Occasionally, contract workers will be offered employment with the company for which they are contracted. In this case, the staffing company receives a commission for the hire.
Temporary Labor Staffing companies
Another type of staffing company specializes in managing temporary resources for call centers and other clients who have the need for seasonal or temporary employees. These staffing companies will staff companies that have requirements for a certain number of semi-skilled workers for a specific amount of time. Some workers may also be hired to full-time positions. If an employee is hired, the client company pays a commission to the staffing company.
Traditional Bank Financing
Traditional bank financing would require that the staffing company take out a loan to cover the operational costs to pay staffers and temporary workers. The cost of the loan, with interest, may be substantial.
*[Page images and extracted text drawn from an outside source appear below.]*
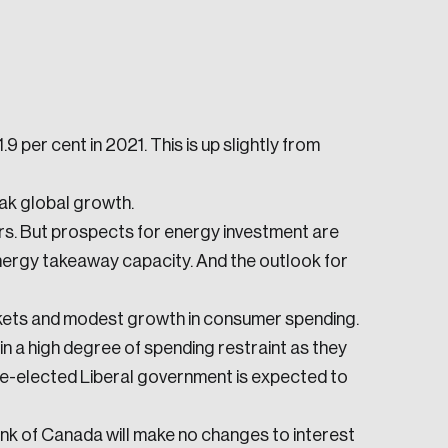
9 per cent in 2021. This is up slightly from
e seek to change the world for the better.
ak global growth.
rs. But prospects for energy investment are
nergy takeaway capacity. And the outlook for
kets and modest growth in consumer spending.
 a high degree of spending restraint as they
 re-elected Liberal government is expected to
da.
ank of Canada will make no changes to interest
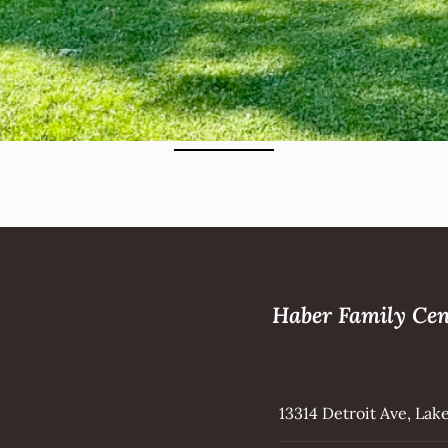
Haber Family Cen
13314 Detroit Ave, La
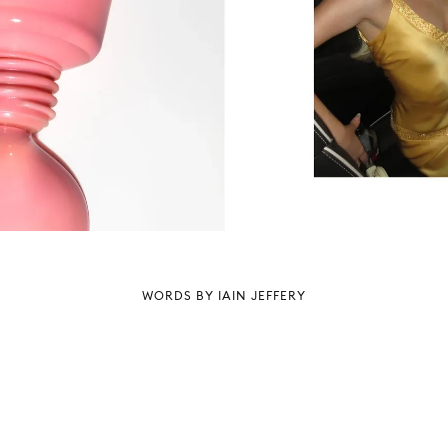
WORDS BY IAIN JEFFERY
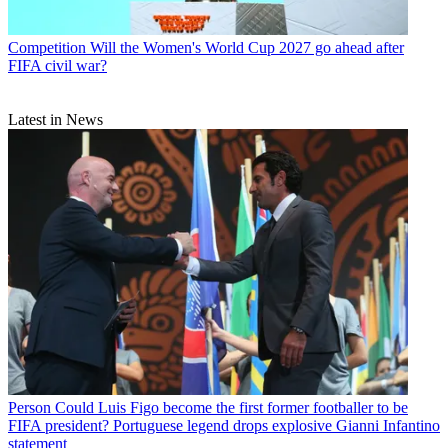
Competition
Will the Women's World Cup 2027 go ahead after
FIFA civil war?
Latest in News
Person
Could Luis Figo become the first former footballer to be
FIFA president? Portuguese legend drops explosive Gianni Infantino
statement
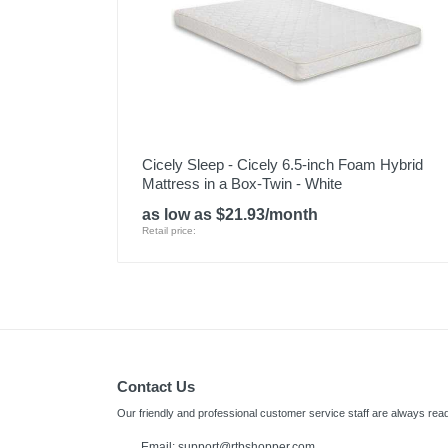
Cicely Sleep - Cicely 6.5-inch Foam Hybrid
Mattress in a Box-Twin - White
as low as $21.93/month
Retail price:
Contact Us
Our friendly and professional customer service staff are always read
Email:
support@rtbshopper.com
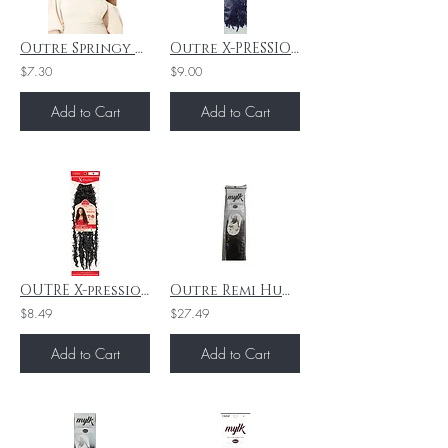
Outre Springy Bohemian Twist 16" 3X - 2
Outre X-PRESSION BORABORA LOCS Deep Purple "24"
$7.30
$9.00
Add to Cart
Add to Cart
OUTRE X-pression - Twisted Up - Butterfly Bombtwist 18 - 1B
Outre Remi Human Hair Weave Mylk Yaki 14" 4
$8.49
$27.49
Add to Cart
Add to Cart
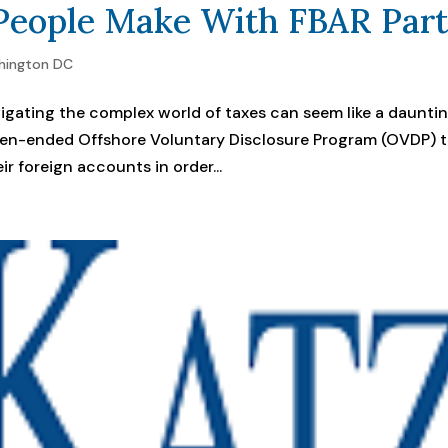
eople Make With FBAR Part
hington DC
igating the complex world of taxes can seem like a daunti
open-ended Offshore Voluntary Disclosure Program (OVDP) 
ir foreign accounts in order...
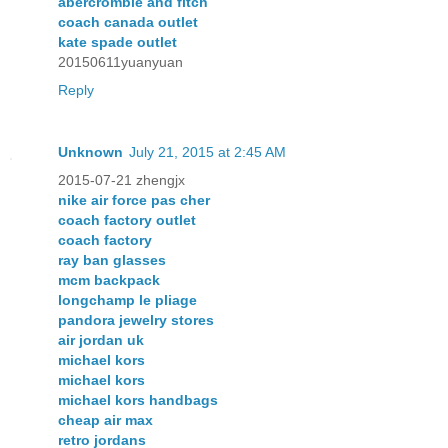
abercrombie and fitch
coach canada outlet
kate spade outlet
20150611yuanyuan
Reply
Unknown
July 21, 2015 at 2:45 AM
2015-07-21 zhengjx
nike air force pas cher
coach factory outlet
coach factory
ray ban glasses
mcm backpack
longchamp le pliage
pandora jewelry stores
air jordan uk
michael kors
michael kors
michael kors handbags
cheap air max
retro jordans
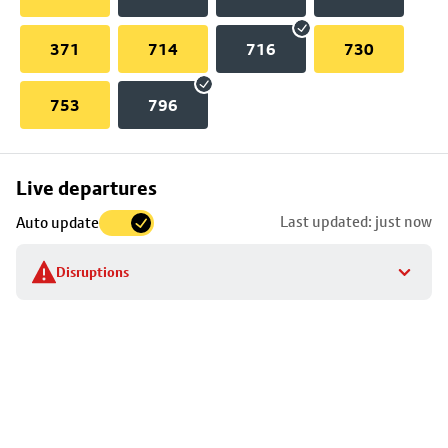
371
714
716
730
753
796
Skip
Live departures
map
Last updated: just now
Auto update
to
stop
Disruptions
details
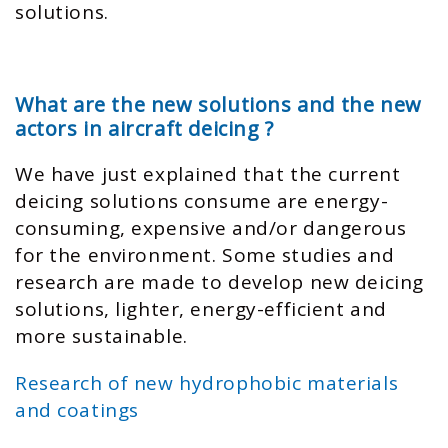
solutions.
What are the new solutions and the new
actors in aircraft deicing ?
We have just explained that the current
deicing solutions consume are energy-
consuming, expensive and/or dangerous
for the environment. Some studies and
research are made to develop new deicing
solutions, lighter, energy-efficient and
more sustainable.
Research of new hydrophobic materials
and coatings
No matter the rate of interest, the cost of the interest directly cuts into the staffing company's profits.
Additionally, staffing companies may not have the option to obtain traditional bank loans. Banks tend to base approvals of loans on tangible hard assets. The assets of staffing companies are their staffers and temporary employees. A bank will not consider the temporary employment of an individual as an asset as they would consider a piece of heavy equipment used by a construction company. Staffing companies likely will not have hard assets to be used for collateral for bank financing. The staffing company may own the real estate where the offices are located. A bank may consider a loan based on this type of stationary tangible asset. However, many staffing companies do not own property and operate basically on a shoestring budget. In these cases, the company would not qualify for traditional bank financing.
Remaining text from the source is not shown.